Prosecutor Pam Ward said the defendant first came to the attention of security staff at 4.30am on June 19 when he tried to get into Truth Bar, at Englishgate Place, just off Botchergate.
“Initially, his entry was denied,” said Mrs Ward. “But he made his way into the club anyway.” The security staff decided that Ali should be asked to leave because he had become argumentative with the staff.
“He had been making unwanted advances to young ladies in the club,” continued the prosecutor. As he was leaving the club, however, Ali began directing racist remarks towards the security staff, criticising English people.
As well as yelling racial insults at the staff, he tried to get into an argument with a young woman. At one point, he was heard to say: “I’m going to come back and bomb this place and kill you all.”
At 5.30am, Ali returned to the club and began kicking the window in an apparent attempt to damage it.
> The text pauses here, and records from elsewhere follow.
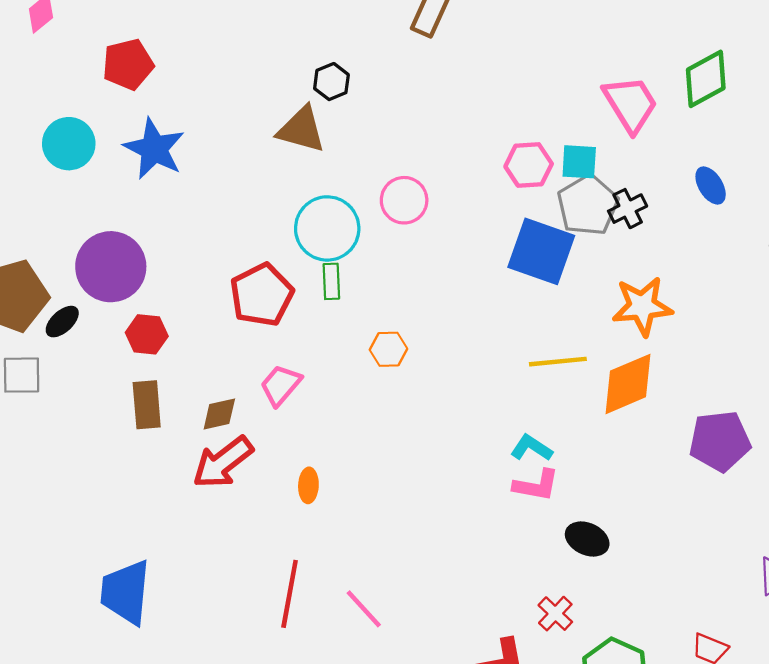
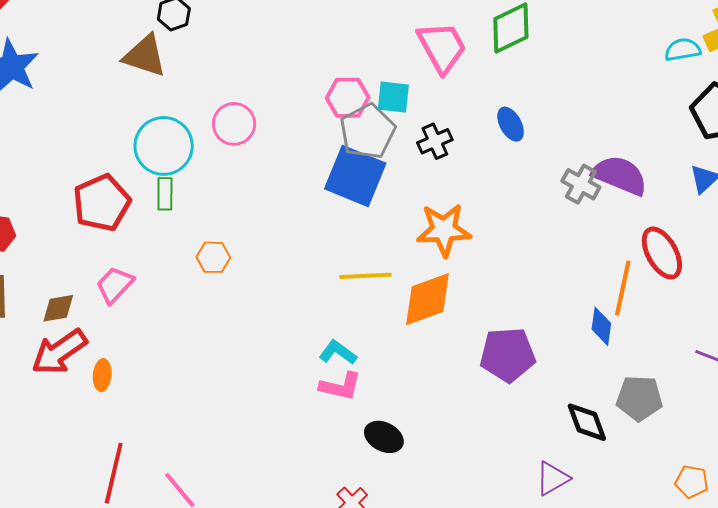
gray pentagon: (588, 205) -> (368, 131), moved
orange ellipse: (308, 485) -> (102, 375), moved

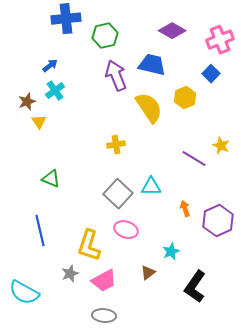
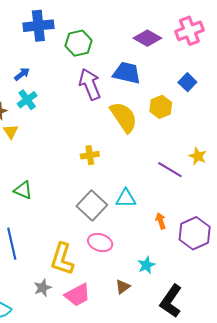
pink cross: (220, 40) -> (189, 31), moved

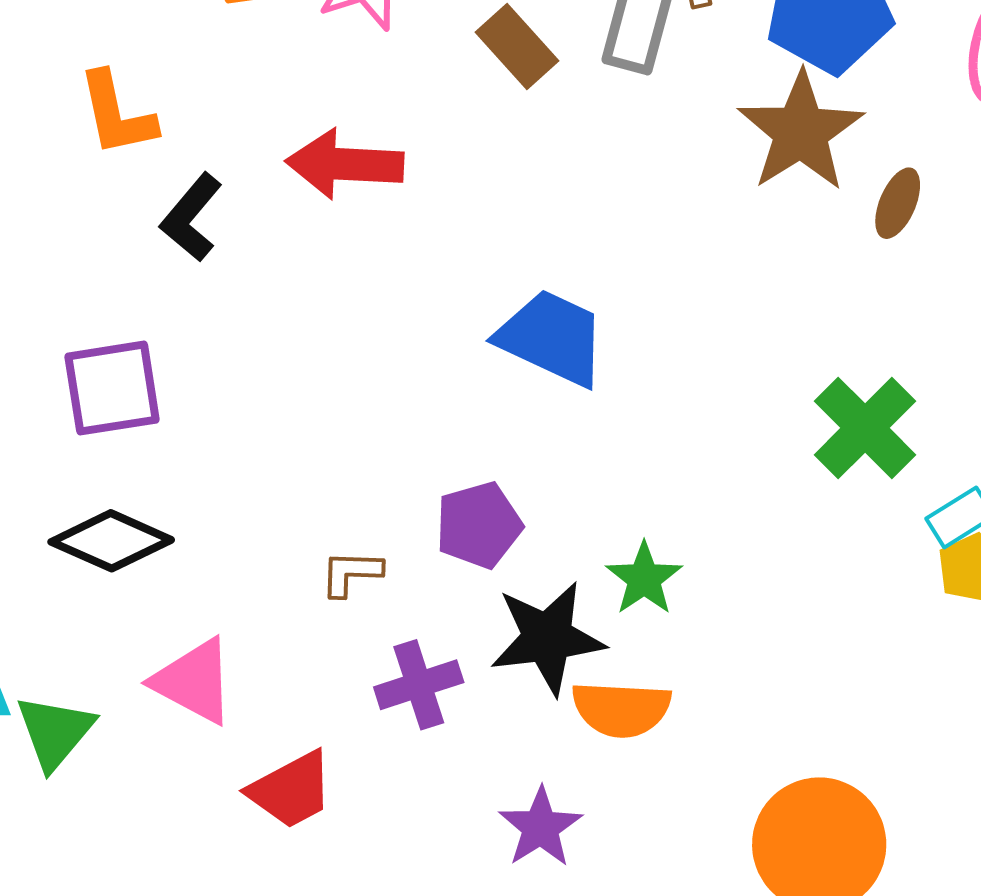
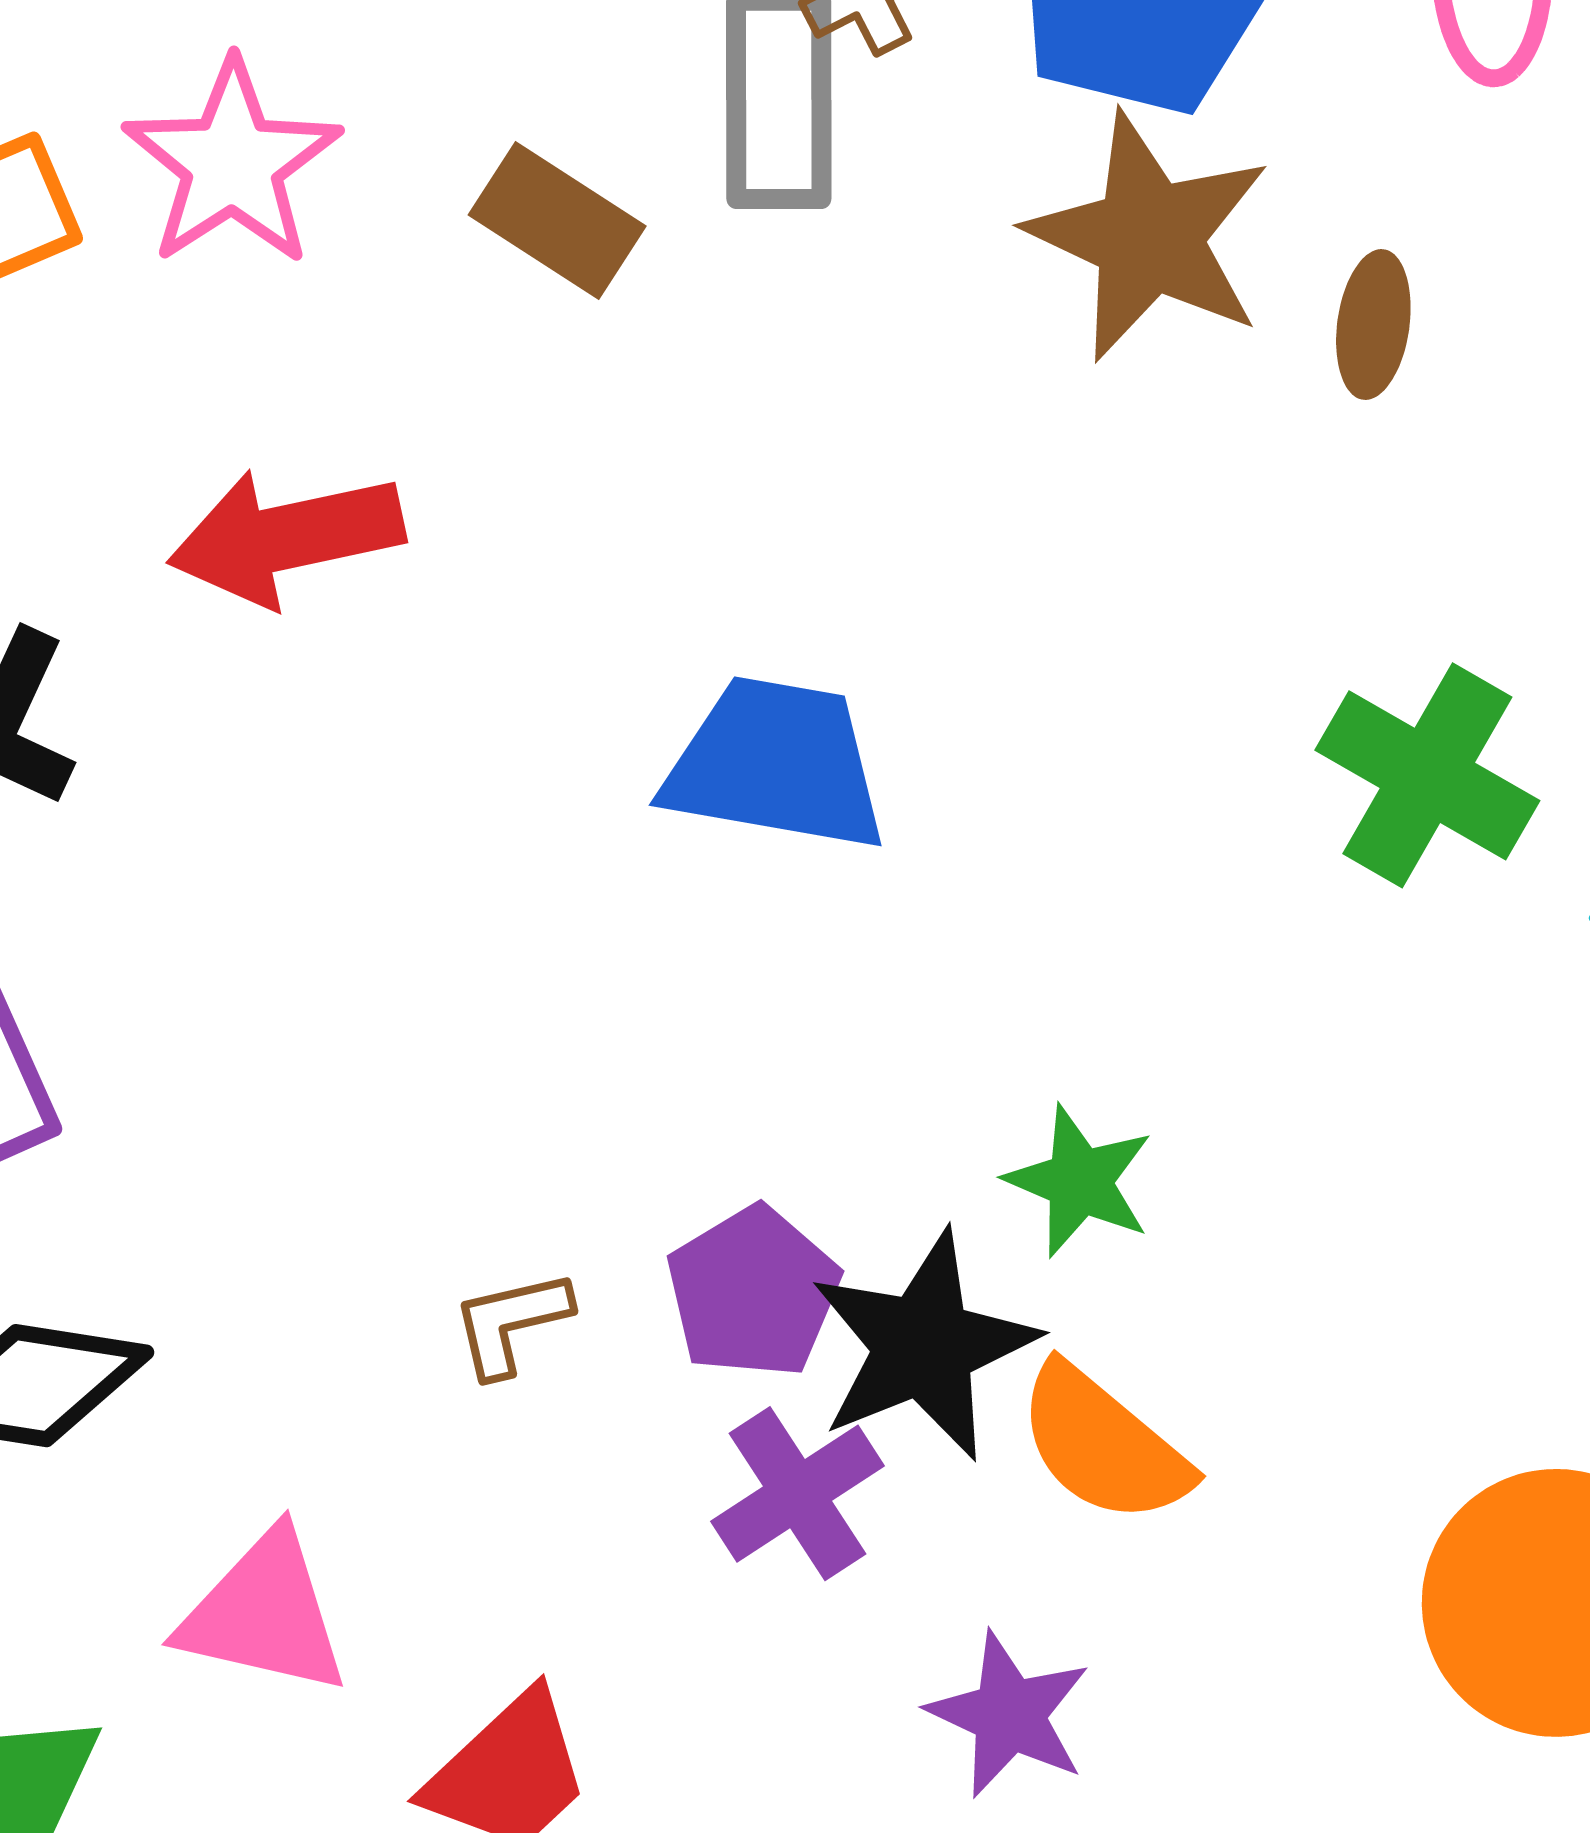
purple pentagon: (479, 525) -> (753, 1292), moved
purple cross: (419, 685) -> (798, 1494), moved
orange semicircle: (621, 709) -> (1103, 1445), turned 52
He then picked up a bottle, smashed it, and began brandishing it and pointing it at the watching security staff nearby.
Again, he made a threat to kill them. Ali was arrested on Botchergate as he was walking away from the area.
One of the security workers later told police that the defendant’s comments had upset him. “You never know what people are capable of in this job,” he said, explaining that what happened had played on his mind.
He said: “I am fairly robust but this male got to me. We even stayed behind as door staff to see everybody out. This was in case something happened. At about 5.10am, the same male returned and tried to kick and damage the windows.”
This was when Ali brandished the broken bottle and made the second threat to kill people. “He shouted it and I was scared,” said the security worker, adding that he then saw Ali walk towards the door staff, and this made him even more terrified.
He feared Ali would act on his threat, he added.
“I immediately rang the police as we couldn’t dealt with this.”
A probation worker who interviewed Ali, who has no previous convictions, said while he had expressed remorse, he seemed unable to identify the potential consequences of his actions on the day in question.
“He insists that he no longer uses alcohol,” added the probation officer.
Presiding magistrate Paul Baird said of the threat with the broken bottle: “What makes this offence worse is that it was committed against somebody who was serving the public and there was alcohol involved.”
Ali was jailed for four months. When released, he will have to pay £85 costs, and a £154 victim surcharge.